> Data to use:
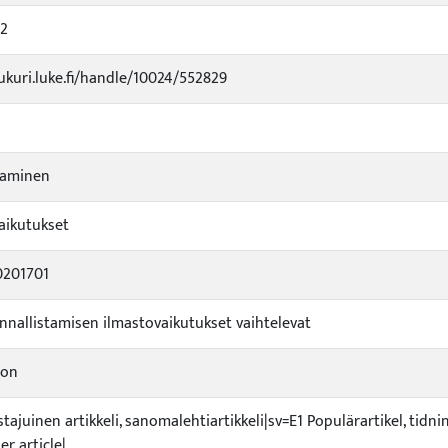
22
jukuri.luke.fi/handle/10024/552829
taminen
aikutukset
0201701
nnallistamisen ilmastovaikutukset vaihtelevat
ion
istajuinen artikkeli, sanomalehtiartikkeli|sv=E1 Populärartikel, tidn
r article|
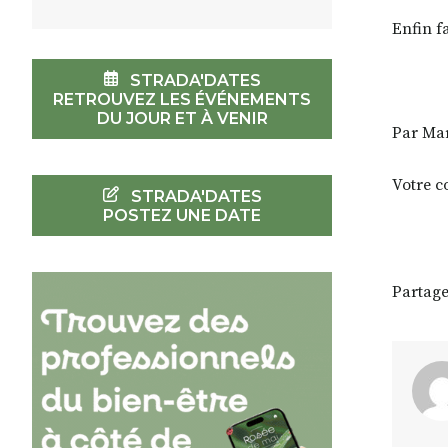
Enfin f
STRADA'DATES
RETROUVEZ LES ÉVÉNEMENTS
DU JOUR ET À VENIR
Par Mar
Votre c
STRADA'DATES
POSTEZ UNE DATE
Partage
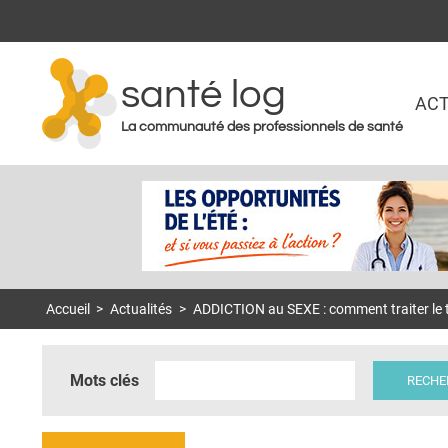
santé log
ACT
La communauté des professionnels de santé
Accueil
>
Actualités
>
ADDICTION au SEXE : comment traiter le 
Mots clés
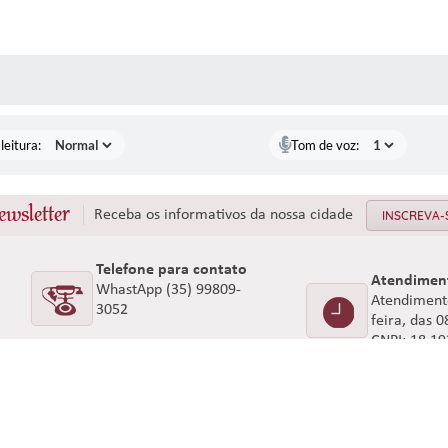
AS MÍDIAS
leitura:
Tom de voz:
ewsletter
Receba os informativos da nossa cidade
INSCREVA-
Telefone para contato
Atendimen
WhastApp (35) 99809-
Atendimento
3052
feira, das 
CNPJ: 18.1
ersão do Sistema:
3.5.3 - 19/06/2026
Portal atualizado em:
06/08/2026 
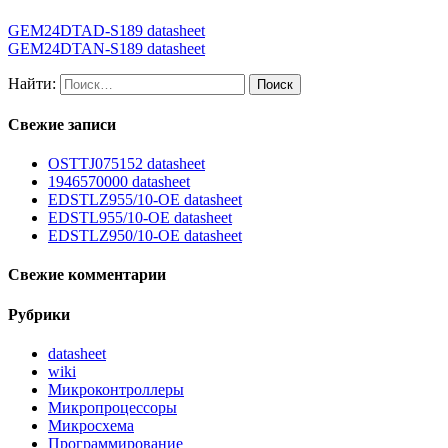
GEM24DTAD-S189 datasheet
GEM24DTAN-S189 datasheet
Найти:
Свежие записи
OSTTJ075152 datasheet
1946570000 datasheet
EDSTLZ955/10-OE datasheet
EDSTL955/10-OE datasheet
EDSTLZ950/10-OE datasheet
Свежие комментарии
Рубрики
datasheet
wiki
Микроконтроллеры
Микропроцессоры
Микросхема
Программирование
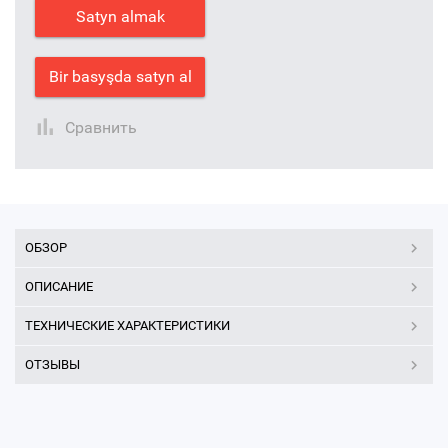
Satyn almak
Bir basyşda satyn al
Сравнить
ОБЗОР
ОПИСАНИЕ
ТЕХНИЧЕСКИЕ ХАРАКТЕРИСТИКИ
ОТЗЫВЫ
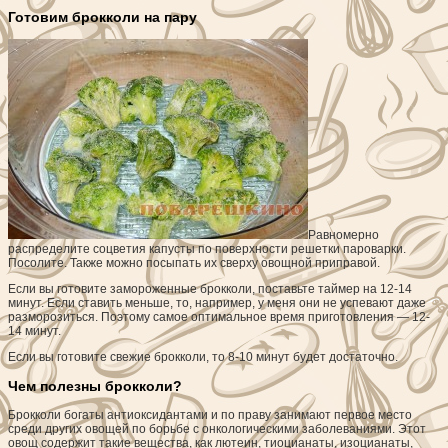
Готовим брокколи на пару
Равномерно
распределите соцветия капусты по поверхности решетки пароварки.
Посолите. Также можно посыпать их сверху овощной приправой.
Если вы готовите замороженные брокколи, поставьте таймер на 12-14
минут. Если ставить меньше, то, например, у меня они не успевают даже
разморозиться. Поэтому самое оптимальное время приготовления — 12-
14 минут.
Если вы готовите свежие брокколи, то 8-10 минут будет достаточно.
Чем полезны брокколи?
Брокколи богаты антиоксидантами и по праву занимают первое место
среди других овощей по борьбе с онкологическими заболеваниями. Этот
овощ содержит такие вещества, как лютеин, тиоцианаты, изоцианаты,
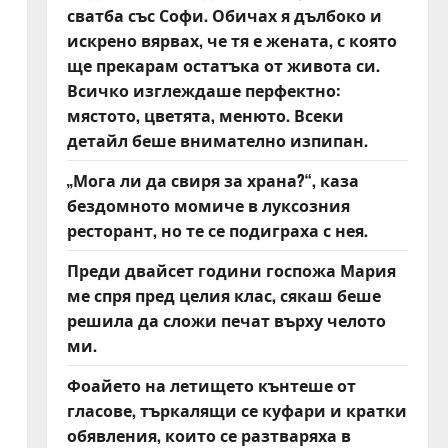
сватба със Софи. Обичах я дълбоко и
искрено вярвах, че тя е жената, с която
ще прекарам остатъка от живота си.
Всичко изглеждаше перфектно:
мястото, цветята, менюто. Всеки
детайл беше внимателно изпипан.
„Мога ли да свиря за храна?“, каза
бездомното момиче в луксозния
ресторант, но те се подиграха с нея.
Преди двайсет години госпожа Мария
ме спря пред целия клас, сякаш беше
решила да сложи печат върху челото
ми.
Фоайето на летището кънтеше от
гласове, търкалящи се куфари и кратки
обявления, които се разтваряха в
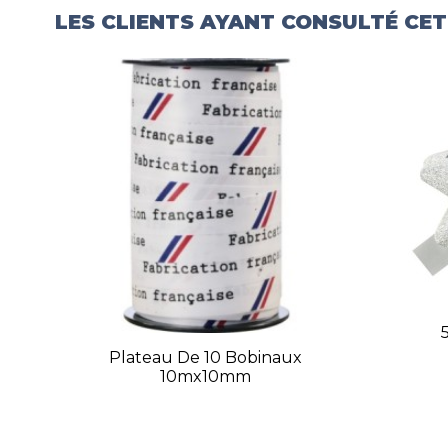
LES CLIENTS AYANT CONSULTÉ CE
Plateau De 10 Bobinaux
10mx10mm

> Exercise prompt: Copy the data word for word, no pictures.

> Finished exercise:
22
jukuri.luke.fi/handle/10024/552829
taminen
aikutukset
0201701
nnallistamisen ilmastovaikutukset vaihtelevat
ion
istajuinen artikkeli, sanomalehtiartikkeli|sv=E1 Populärartikel, tidn
r article|
Enfin f
STRADA'DATES
RETROUVEZ LES ÉVÉNEMENTS
DU JOUR ET À VENIR
Par Mar
Votre c
STRADA'DATES
POSTEZ UNE DATE
Partage
santé log
ACT
La communauté des professionnels de santé
Accueil
>
Actualités
>
ADDICTION au SEXE : comment traiter le 
Mots clés
AS MÍDIAS
leitura:
Tom de voz:
ewsletter
Receba os informativos da nossa cidade
INSCREVA-
Telefone para contato
Atendimen
WhastApp (35) 99809-
Atendimento
3052
feira, das 
CNPJ: 18.1
ersão do Sistema:
3.5.3 - 19/06/2026
Portal atualizado em:
06/08/2026 
GEM24DTAD-S189 datasheet
GEM24DTAN-S189 datasheet
Найти:
Свежие записи
OSTTJ075152 datasheet
1946570000 datasheet
EDSTLZ955/10-OE datasheet
EDSTL955/10-OE datasheet
EDSTLZ950/10-OE datasheet
Свежие комментарии
Рубрики
datasheet
wiki
Микроконтроллеры
Микропроцессоры
Микросхема
Программирование
Satyn almak
Bir basyşda satyn al
Сравнить
ОБЗОР
ОПИСАНИЕ
ТЕХНИЧЕСКИЕ ХАРАКТЕРИСТИКИ
ОТЗЫВЫ
Готовим брокколи на пару
Равномерно
распределите соцветия капусты по поверхности решетки пароварки.
Посолите. Также можно посыпать их сверху овощной приправой.
Если вы готовите замороженные брокколи, поставьте таймер на 12-14
минут. Если ставить меньше, то, например, у меня они не успевают даже
разморозиться. Поэтому самое оптимальное время приготовления — 12-
14 минут.
Если вы готовите свежие брокколи, то 8-10 минут будет достаточно.
Чем полезны брокколи?
Брокколи богаты антиоксидантами и по праву занимают первое место
среди других овощей по борьбе с онкологическими заболеваниями. Этот
овощ содержит такие вещества, как лютеин, тиоцианаты, изоцианаты,
сватба със Софи. Обичах я дълбоко и
искрено вярвах, че тя е жената, с която
ще прекарам остатъка от живота си.
Всичко изглеждаше перфектно:
мястото, цветята, менюто. Всеки
детайл беше внимателно изпипан.
„Мога ли да свиря за храна?“, каза
бездомното момиче в луксозния
ресторант, но те се подиграха с нея.
Преди двайсет години госпожа Мария
ме спря пред целия клас, сякаш беше
решила да сложи печат върху челото
ми.
Фоайето на летището кънтеше от
гласове, търкалящи се куфари и кратки
обявления, които се разтваряха в
LES CLIENTS AYANT CONSULTÉ CE
Plateau De 10 Bobinaux
10mx10mm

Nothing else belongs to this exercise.